Disability awareness: Appreciating differences
March is Disabilities Awareness Month. As someone with a disability, I wanted to share my story with our readers.
Disability Month is dear to me because I was born with a disability. The disability I was born with is Spina Bifida. Spina Bifida is a congenital defect of the spine in which part of the spinal cord and its meninges are exposed through a gap in the backbone.
It often causes paralysis of the lower limbs, and sometimes mental handicaps. Throughout my life I have had 20 surgeries or more.
I have had to go through physical and occupational therapy to get my upper body strength up to be able to do things on my own.
When I was going through early school it was hard to make friends because I felt like everyone judged me for being in a wheelchair. I only had four friends going through high school.
I think it is important to celebrate Disability Awareness Month because people with disabilities are just as important as people without disabilities.
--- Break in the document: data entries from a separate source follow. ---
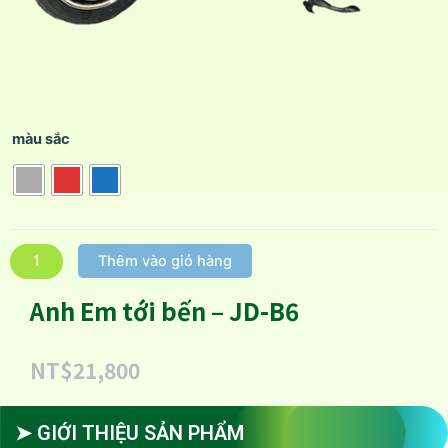
màu sắc
Thêm vào giỏ hàng
Anh Em tới bến – JD-B6
NT$
21,800
➤ GIỚI THIỆU SẢN PHẨM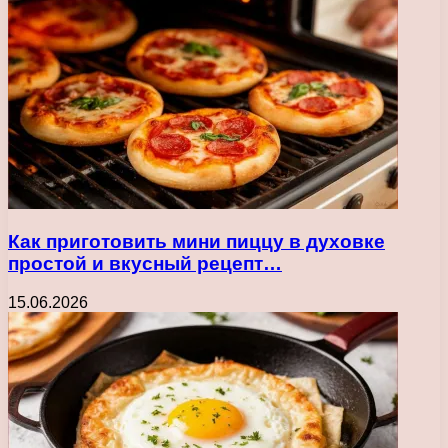
Как приготовить мини пиццу в духовке
простой и вкусный рецепт…
15.06.2026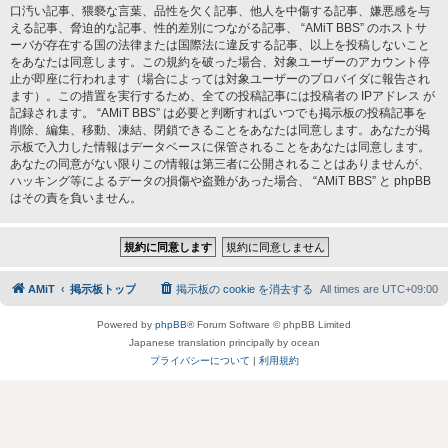
口汚い記事、猥褻な言葉、品性を欠く記事、他人を中傷する記事、嫌悪感を与
える記事、脅迫的な記事、性的差別につながる記事、 “AMiT BBS” のホストサ
ーバが存在する国の法律または国際法に違反する記事、以上を投稿しないこと
をあなたは同意します。この規約を破った場合、対象ユーザーのアカウント停
止が即座に行われます（場合によっては対象ユーザーのプロバイダに報告され
ます）。この措置を実行するため、全ての投稿記事には投稿者の IPアドレス が
記録されます。 “AMiT BBS” は必要と判断すればいつでも掲示板の投稿記事を
削除、編集、移動、凍結、閉鎖できることをあなたは同意します。あなたが掲
示板で入力した情報はデータベースに保管されることをあなたは同意します。
あなたの同意がない限りこの情報は第三者に公開されることはありませんが、
ハッキング等によるデータの損傷や盗難があった場合、 “AMiT BBS” と phpBB
はその責を負いません。
AMiT
掲示板トップ
掲示板の cookie を消去する
All times are
UTC+09:00
Powered by
phpBB
® Forum Software © phpBB Limited
Japanese translation principally by ocean
プライバシーについて
|
利用規約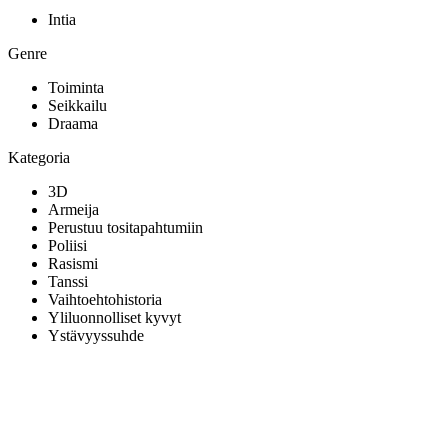
Intia
Genre
Toiminta
Seikkailu
Draama
Kategoria
3D
Armeija
Perustuu tositapahtumiin
Poliisi
Rasismi
Tanssi
Vaihtoehtohistoria
Yliluonnolliset kyvyt
Ystävyyssuhde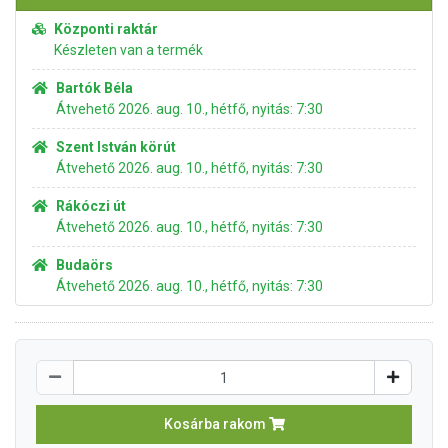
Központi raktár
Készleten van a termék
Bartók Béla
Átvehető 2026. aug. 10., hétfő, nyitás: 7:30
Szent István körút
Átvehető 2026. aug. 10., hétfő, nyitás: 7:30
Rákóczi út
Átvehető 2026. aug. 10., hétfő, nyitás: 7:30
Budaörs
Átvehető 2026. aug. 10., hétfő, nyitás: 7:30
Kosárba rakom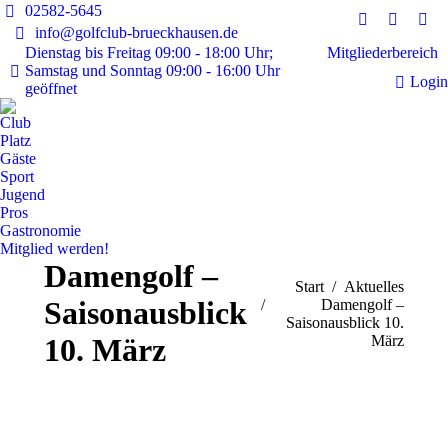
02582-5645
Instagram
Faceboo
E-
info@golfclub-brueckhausen.de
page
page
Mai
Mitgliederbereich
Dienstag bis Freitag 09:00 - 18:00 Uhr;
Samstag und Sonntag 09:00 - 16:00 Uhr
opens
opens
pag
Login
geöffnet
in
in
ope
new
new
in
Club
window
window
ne
Platz
Gäste
win
Sport
Jugend
Pros
Gastronomie
Mitglied werden!
Damengolf –
Sie befinden sich hier:
Start
Aktuelles
Saisonausblick
Damengolf –
Saisonausblick 10.
März
10. März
I think on a day to day basis people don’t think about what it is like to live with a disability unless you are living in their shoes.
From now on I think we need to fight not only for more advances but to retain the accomplishments of past decades. It is a fight in which we must all be in together.
There are many ways for someone to celebrate this. One way to celebrate is to have a speaker come to your school. Throughout my high school education I spoke to the freshman classes and did activities with them to have them experience how hard it was for me to do daily tasks.
People should take at least five minutes out of their day to appreciate someone with a disability, even if it isn’t disability awareness month because everyone should treat people the way they want to be treated.